Cloud Load Balancing - Network Load Balancer (TCP Pass-through)
- A Layer 4 load balancer (works at TCP/UDP level, not HTTP).
- It’s called pass-through because traffic is not terminated at the load balancer → instead, it goes straight through to backend VMs.
- The backend VM handles the connection directly.
🟢 Key Things to Remember
Pass-through (Layer 4)
- NLB doesn’t process or inspect application data (like HTTP headers).
- It just forwards packets (TCP/UDP) to backend VMs.
- Backends terminate the connection (not the LB).
Scope
- Regional only (no global NLB).
- Can only use backends in the same region.
Accessibility
- External NLB → Accessible from the internet.
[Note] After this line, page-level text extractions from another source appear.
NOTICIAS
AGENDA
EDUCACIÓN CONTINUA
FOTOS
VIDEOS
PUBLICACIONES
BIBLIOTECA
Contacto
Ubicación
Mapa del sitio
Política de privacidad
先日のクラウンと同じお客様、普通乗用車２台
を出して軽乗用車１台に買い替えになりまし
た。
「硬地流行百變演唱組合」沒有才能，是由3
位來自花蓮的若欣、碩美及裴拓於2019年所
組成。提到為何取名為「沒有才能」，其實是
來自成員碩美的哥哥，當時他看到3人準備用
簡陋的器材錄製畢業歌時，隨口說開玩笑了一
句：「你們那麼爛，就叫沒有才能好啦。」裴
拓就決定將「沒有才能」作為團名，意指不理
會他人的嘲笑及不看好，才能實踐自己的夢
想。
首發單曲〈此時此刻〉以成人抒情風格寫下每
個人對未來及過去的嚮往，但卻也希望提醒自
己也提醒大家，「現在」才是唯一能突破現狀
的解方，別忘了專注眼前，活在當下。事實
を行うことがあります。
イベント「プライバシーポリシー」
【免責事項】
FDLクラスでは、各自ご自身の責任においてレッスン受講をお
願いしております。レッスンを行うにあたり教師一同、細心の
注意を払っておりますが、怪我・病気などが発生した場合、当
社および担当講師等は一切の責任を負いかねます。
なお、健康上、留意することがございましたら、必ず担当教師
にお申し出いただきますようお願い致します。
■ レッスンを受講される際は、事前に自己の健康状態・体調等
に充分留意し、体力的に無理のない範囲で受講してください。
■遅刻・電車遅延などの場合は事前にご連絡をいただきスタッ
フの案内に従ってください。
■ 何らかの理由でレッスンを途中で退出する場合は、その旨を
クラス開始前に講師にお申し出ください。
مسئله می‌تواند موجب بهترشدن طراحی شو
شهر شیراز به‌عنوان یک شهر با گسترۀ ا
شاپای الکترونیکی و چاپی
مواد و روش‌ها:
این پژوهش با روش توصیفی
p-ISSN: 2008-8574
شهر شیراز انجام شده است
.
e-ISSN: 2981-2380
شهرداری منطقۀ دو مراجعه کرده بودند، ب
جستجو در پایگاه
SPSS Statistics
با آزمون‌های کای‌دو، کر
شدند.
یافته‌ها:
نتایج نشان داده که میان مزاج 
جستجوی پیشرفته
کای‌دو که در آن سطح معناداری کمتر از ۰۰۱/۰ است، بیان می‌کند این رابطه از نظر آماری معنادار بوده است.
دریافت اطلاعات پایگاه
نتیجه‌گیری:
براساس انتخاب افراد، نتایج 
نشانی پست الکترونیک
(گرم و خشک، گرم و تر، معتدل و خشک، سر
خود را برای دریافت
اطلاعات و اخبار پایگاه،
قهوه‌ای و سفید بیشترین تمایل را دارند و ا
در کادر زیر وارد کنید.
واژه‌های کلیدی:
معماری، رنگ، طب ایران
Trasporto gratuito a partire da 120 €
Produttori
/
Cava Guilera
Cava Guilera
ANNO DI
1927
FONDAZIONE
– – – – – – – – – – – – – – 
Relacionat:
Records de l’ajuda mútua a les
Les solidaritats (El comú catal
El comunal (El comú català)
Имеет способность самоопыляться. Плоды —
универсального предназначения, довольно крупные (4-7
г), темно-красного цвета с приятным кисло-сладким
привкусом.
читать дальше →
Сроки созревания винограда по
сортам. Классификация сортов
- Internal NLB → Only accessible from within the VPC (or via VPN/Interconnect).
Step-01: Introduction
- Create Regional Application Load Balancer - TCP Pass-through
- Access Application and verify
- Delete all the resources created as part of this demo
Step-02: Create Firewall Rules
# Firewall Rule-1: Create Firewall Rule
## 1. This is required for Demo-11: Cloud LoadBalancer Regional TCP Passthrough
gcloud compute firewall-rules create vpc3-custom-allow-nlb-passthrough \
--network=vpc3-custom \
--target-tags=lb-tag \
--allow=tcp:80 \
--source-ranges=0.0.0.0/0
Step-03: Create Regional Load Balancer - TCP Pass-through
- Go to Network Services -> Load Balancing -> CREATE LOAD BALANCER
- Network Load Balancer (TCP/SSL): START CONFIGURATION
- Internet facing or internal only: From Internet to my VMs
- Multiple regions or single region: Single Region Only
- Load Balancer type: Pass-through
- Backend type: Backend Service
- Click on CONTINUE
- Load Balancer name: regional-lb-external-tcp-passthrough
- Region: us-central1
Backend Configuration
- CLick on CREATE A BACKEND SERVICE
- Name: regional-lb-external-tcp-proxy
- Description: regional-lb-external-tcp-proxy
- Backend type: Instance Group
- Protocol: TCP
- BACKENDS
IP stack type: IPv4 (single stack)
Instance Group: zmig1-us-1
Port Numbers: 80
REST ALL LEAVE TO DEFAULTS
Click on DONE
IP stack type: IPv4 (single stack)
Instance Group: zmig1-us-2
Port Numbers: 80
REST ALL LEAVE TO DEFAULTS
Click on DONE
Health Check: regional-tcp-health-check (**CREATE REGIONAL TCP HEALTH CHECK)
Frontend Configuration
- Click on ADD FRONTEND IP AND PORT
- Name: frontend-tcp
- Description: frontend-tcp
- Protocol: TCP
- Network Service Tier: Premium (Current project-level tier, change)
- IP Version: IPv4
- IP Address: regional-lb-ip1 CREATE NEW EXTERNAL STATCI IP
- Port: Single
- Port number: 80
Review and Finalize
- Review all settings
- Click on CREATE
Step-04: Verify Load Balancer
- Go to Network Services -> Load Balancing -> regional-lb-external-tcp-proxy
- Review the Tabs
LOAD BALANCERS
BACKENDS
FRONTENDS
Step-05: Access Application using LB IP on browser
Important Note: WAIT FOR 3 to 5 Minutes before Load Balancer is fully operational
# Access Application
http://LB-IP
# Send traffic to the load balancer
while true; do curl -m1 34.135.38.113; done
Step-06: Delete Load Balancer
- Delete the Load balancer created as part of this demo.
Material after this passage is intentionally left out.